Selon les chercheurs, ce travail historique dans le domaine des neurosciences rapproche les scientifiques d'une véritable compréhension du mécanisme de la pensée, puisque le cerveau de la drosophile est comparable à celui de l'humain et peut servir de modèle.

Si nous voulons comprendre qui nous sommes et comment nous pensons, il faut notamment comprendre le mécanisme de la pensée, explique dans un communiqué l'auteur principal de l’étude, Joshua T. Vogelstein, ingénieur biomédical à l'Université Johns-Hopkins. Et la clé de cette compréhension est de savoir comment les neurones se connectent entre eux.

La première tentative de cartographie d'un cerveau – une étude menée sur 14 ans sur le ver rond –, commencée dans les années 1970, a abouti à une carte partielle et à l’obtention d’un prix Nobel, note le communiqué de l’Université Johns-Hopkins.

Depuis, plusieurs connectomes partiels ont été cartographiés, notamment ceux de la mouche, de la souris et même de l'humain. Ces travaux ne représentent toutefois qu'une infime partie de leurs cerveaux.

Des connectomes plus complets n'ont été générés que pour de petites espèces dont le corps ne compte que quelques centaines ou quelques milliers de neurones, telles que les larves d'ascidies ou d'annélides marines.

C’était avant le présent travail de chercheurs de l'Université Johns-Hopkins et de l'Université de Cambridge, dont le détail est publié dans la revue Science (en anglais), qui reconstruit en 3D le cerveau larvaire de la Drosophila melanogaster en se basant sur la microscopie électronique.

Le connectome complet de l’insecte comprend 3016 neurones et 548 000 synapses.

Les chercheurs ont créé les images haute résolution du cerveau et les ont étudiées une par une pour trouver les neurones individuels, en traçant rigoureusement chacun d'entre eux et en reliant leurs connexions synaptiques.

Le cerveau de la larve de drosophile possède un ordre de grandeur plus élevé de neurones, une échelle encore plus grande de synapses et une organisation cérébrale complexe. Ce connectome cérébral d'insecte sera une ressource durable, fournissant une base pour une multitude d'études théoriques et expérimentales, notent les chercheurs de l’étude.

En raison de contraintes technologiques, l'imagerie de cerveaux entiers par microscopie électronique et la reconstruction de circuits à partir de ces ensembles de données constituaient un défi, poursuivent-ils.

L'équipe a choisi la larve de mouche à fruits parce que, pour un insecte, cette espèce partage une grande partie de sa biologie fondamentale avec l'humain, y compris une base génétique comparable qui présente des comportements d'apprentissage et de prise de décision, ce qui en fait un organisme modèle utile dans le domaine des neurosciences. Et pour des raisons pratiques, son cerveau relativement compact peut être imagé et ses circuits, reconstruits dans un délai raisonnable.

De plus, les travaux menés pendant 12 ans sur la larve de drosophile ont montré des caractéristiques de circuit qui rappellent de manière frappante des architectures d'apprentissage automatique.

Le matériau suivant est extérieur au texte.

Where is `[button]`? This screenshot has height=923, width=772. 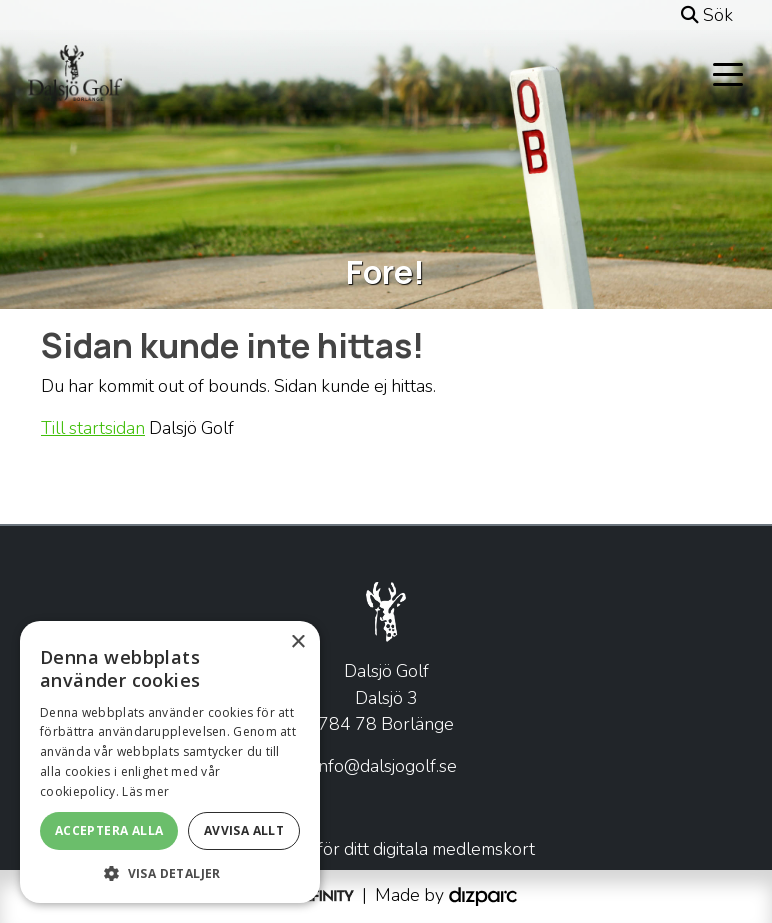 [button] is located at coordinates (170, 873).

Cette réussite pourra donc dans les prochaines années inspirer de nouveaux systèmes d'intelligence artificielle. Ce que nous avons appris sur le code des mouches à fruits aura des implications sur le code des humains, a déclaré M. Vogelstein. C'est ce que nous voulons comprendre : comment écrire un programme qui mène à un réseau cérébral humain.